The team at Ohloh worked with me to organize a data hackfest at OSCON 2012, and we pulled together a great dataset that included licensing data for all open-source projects in Ohloh that had any commits in the past year. After working with Ohloh data for my recent post on language expressiveness, I wanted to explore it in some different ways to see what else might emerge, and licensing seemed like one worth examining more deeply.
My colleague Steve has posted about permissive vs copyleft licensing a number of times, but we’ve never done quantitative research into licensing choice to prove the extent to which any shifts are happening, the time frames involved, and the potential variations within different programming-language communities.
Approach: Classification, history, and languages
Using the Ohloh data for 57,930 active projects as of July 2012, I classified the top 30 open-source licenses into one of three categories: permissive (e.g. BSD, Apache), limited (e.g. LGPL, MPL, EPL), or copyleft (e.g. GPL, AGPL). This three-category classification accounts for 90+% of all projects with specified licenses, which means it should be representative. The total number of classified projects was 17,549, because a vast number of projects either have no license or Ohloh was unable to detect it. Limited licensing is quite rare, hovering around 2%–3% of projects with licenses, so for the purposes of this post, we will focus on permissive and copyleft licensing.
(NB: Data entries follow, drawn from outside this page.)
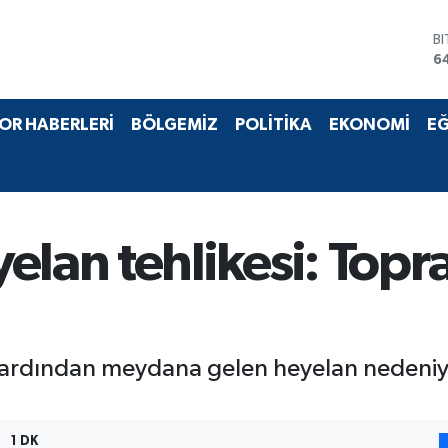
B
6
D
4
E
5
OR HABERLERİ
BÖLGEMİZ
POLİTİKA
EKONOMİ
EĞ
S
6
G
6
B
1
lan tehlikesi: Topra
 ardından meydana gelen heyelan nedeniyle
1 DK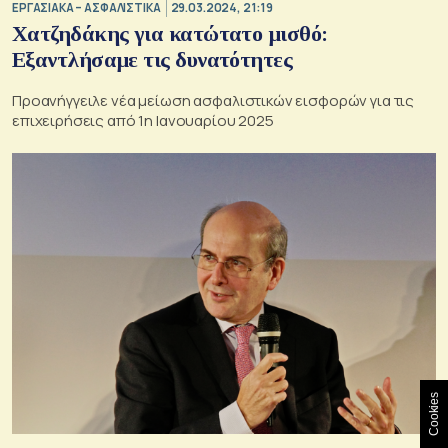
ΕΡΓΑΣΙΑΚΑ – ΑΣΦΑΛΙΣΤΙΚΑ
29.03.2024, 21:19
Χατζηδάκης για κατώτατο μισθό:
Εξαντλήσαμε τις δυνατότητες
Προανήγγειλε νέα μείωση ασφαλιστικών εισφορών για τις
επιχειρήσεις από 1η Ιανουαρίου 2025
Cookies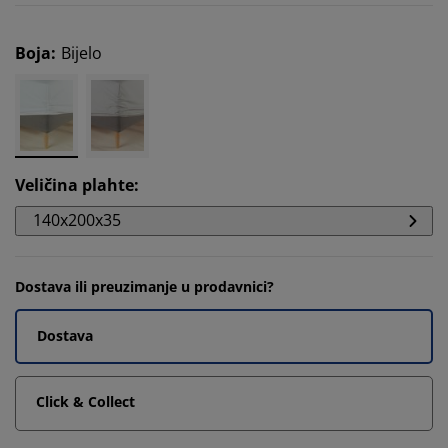
Boja
:
Bijelo
Veličina plahte
:
140x200x35
Dostava ili preuzimanje u prodavnici?
Dostava
Click & Collect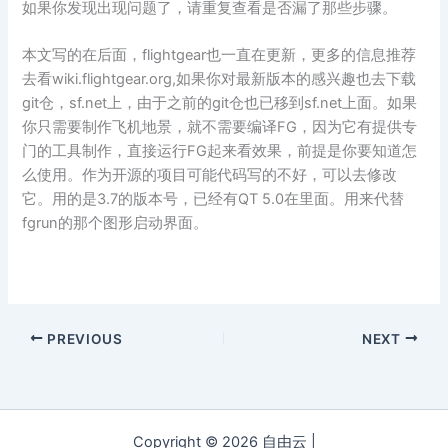
如果你发现出现问题了，请重复查看是否漏了那些步骤。
本文写的在后面，flightgear也一直在更新，更多的信息推荐
去看wiki.flightgear.org,如果你对最新版本的感兴趣也去下载
git仓，sf.net上，由于之前的git仓也已移到sf.net上面。如果
你只需要制作飞机地景，就不需要编译FG，因为它有提供专
门的工具制作，直接运行FG起来看效果，前提是你要知道怎
么使用。作为开源的项目可能代码写的不好，可以去修改
它。用的是3.7的版本号，已经有QT 5.0在里面。用来代替
fgrun的那个图形启动界面。
PREVIOUS
NEXT
Copyright © 2026 自由云 |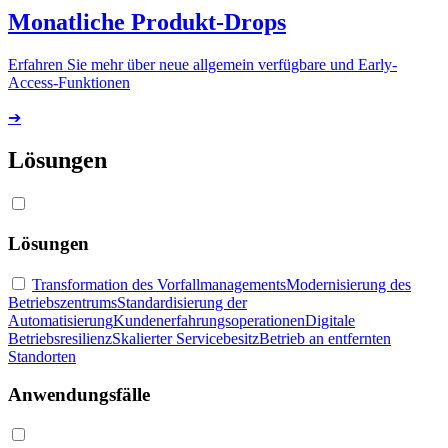
Monatliche Produkt-Drops
Erfahren Sie mehr über neue allgemein verfügbare und Early-
Access-Funktionen
➔
Lösungen
Lösungen
Transformation des Vorfallmanagements
Modernisierung des
Betriebszentrums
Standardisierung der
Automatisierung
Kundenerfahrungsoperationen
Digitale
Betriebsresilienz
Skalierter Servicebesitz
Betrieb an entfernten
Standorten
Anwendungsfälle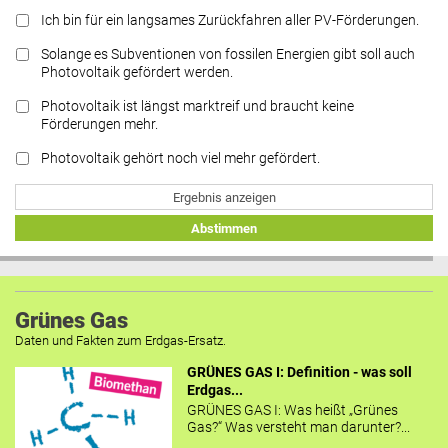
Ich bin für ein langsames Zurückfahren aller PV-Förderungen.
Solange es Subventionen von fossilen Energien gibt soll auch
Photovoltaik gefördert werden.
Photovoltaik ist längst marktreif und braucht keine
Förderungen mehr.
Photovoltaik gehört noch viel mehr gefördert.
Ergebnis anzeigen
Abstimmen
Grünes Gas
Daten und Fakten zum Erdgas-Ersatz.
GRÜNES GAS I: Definition - was soll
Erdgas...
GRÜNES GAS I: Was heißt „Grünes
Gas?“ Was versteht man darunter?...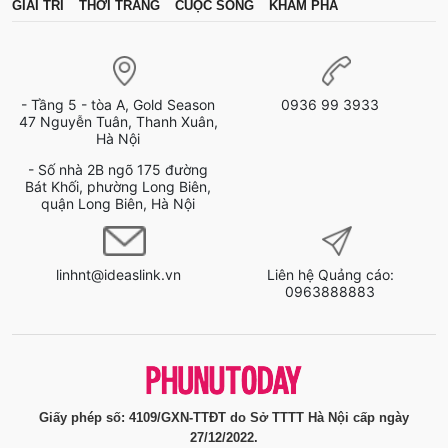
GIẢI TRÍ
THỜI TRANG
CUỘC SỐNG
KHÁM PHÁ
- Tầng 5 - tòa A, Gold Season
0936 99 3933
47 Nguyễn Tuân, Thanh Xuân,
Hà Nội
- Số nhà 2B ngõ 175 đường
Bát Khối, phường Long Biên,
quận Long Biên, Hà Nội
linhnt@ideaslink.vn
Liên hệ Quảng cáo:
0963888883
Giấy phép số: 4109/GXN-TTĐT do Sở TTTT Hà Nội cấp ngày
27/12/2022.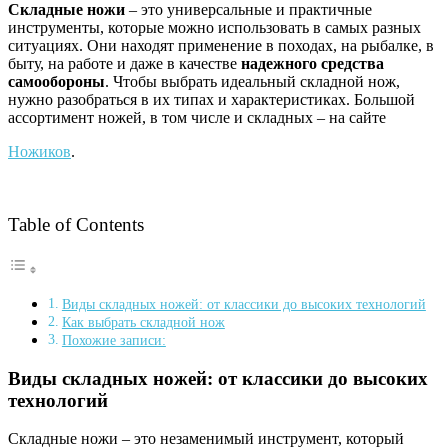
Складные ножи
– это универсальные и практичные
инструменты, которые можно использовать в самых разных
ситуациях. Они находят применение в походах, на рыбалке, в
быту, на работе и даже в качестве
надежного средства
самообороны
. Чтобы выбрать идеальный складной нож,
нужно разобраться в их типах и характеристиках. Большой
ассортимент ножей, в том числе и складных – на сайте
Ножиков
.
Table of Contents
Виды складных ножей: от классики до высоких технологий
Как выбрать складной нож
Похожие записи:
Виды складных ножей: от классики до высоких
технологий
Складные ножи – это незаменимый инструмент, который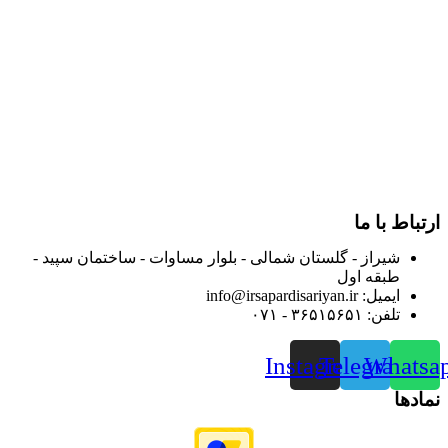
در سال ۱۳۸۳ با نام گروه ایران پخش فعالیت خود را در زمینه تامین
و توزیع کالاهای بهداشتی درمانی و ساپورت های ارتوپدی مابین
داروخانه هاو فروشگاه‌های کالای پزشکی سطح شهر شیراز آغاز و
در سالهای بعد محدوده فعالیت خود را به اکثر شهرهای استان
فارس گسترده کرد.
از ابتدای سال ۱۴۰۰ جهت ارائه خدمات و فروش محصولات خود به
مصرف کنندگان ارجمند بصورت غیرحضوری اقدام به راه اندازی
فروشگاه اینترنتی خود کرده و با امید به ارائه هرچه بهتر خدمات خود
و جلب رضایت بیش از پیش به هموطنان عزیز از این طریق اقدام
نموده است.
ارتباط با ما
شیراز - گلستان شمالی - بلوار مساوات - ساختمان سپید -
طبقه اول
ایمیل: info@irsapardisariyan.ir
تلفن: ۳۶۵۱۵۶۵۱ - ۰۷۱
Instagram
Telegram
Whatsa
نمادها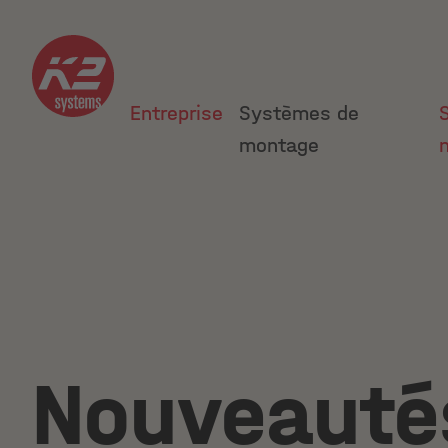
Entreprise
Systèmes de
montage
Nouveauté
To attempt to identify historical shifts, I separated projects into buckets based on the date of their first commit. Since license changes between permissive and copyleft are quite rare, this should be a reasonable approach to examining trends over time.
Since I hypothesized that programming language might also play a role, I further split each year’s bucket by language. Here, I’m going to focus on the 11 most popular languages according to our rankings, as well as the total across all languages regardless of popularity. Any data points with 5 or fewer projects between permissive and copyleft are not shown, to remove noise.
Results: A clear trend toward permissiveness
I’m showing the data as a ratio between permissive and copyleft licensing to account for changes in absolute numbers of projects over time. Any number above 1 indicates a bias toward permissive licensing, while any number below one indicates a bias toward copyleft.
Remarkably, every single language shows an upward trend, starting either in favor of copyleft or near equilibrium and shifting upward in a more permissive direction. The overall total, shown as a thick black line, further supports and clarifies this trend since the individual languages can be rather noisy.
Two languages of particular note are the two extremes: Ruby on the permissive side and Perl on the copyleft side. While most languages cluster relatively tightly, Ruby rises far above them with a very clear and strengthening shift toward permissive licensing — 2x in favor of permissive in 2010, 6x in 2011, and 11x in 2012. At the other extreme, Perl shows a roughly 2x–3x bias in favor of copyleft, which is distinctly below the nearest neighbor, C++, but not nearly as large of a divergence from the primary cluster as Ruby shows.
The shift toward permissive open-source licensing is dramatic over the past decade. Since 2010, this trend has reached a point where permissive is more likely than copyleft for a new open-source project. Although there are language-specific effects, especially in the case of Ruby, the overall movement is clear. Outside the extremes, new projects in even the most copyleft-biased language (C++) in 2012 were given copyleft licenses less than 60% of the time.
Disclosure: Black Duck Software (which owns Ohloh) is a client.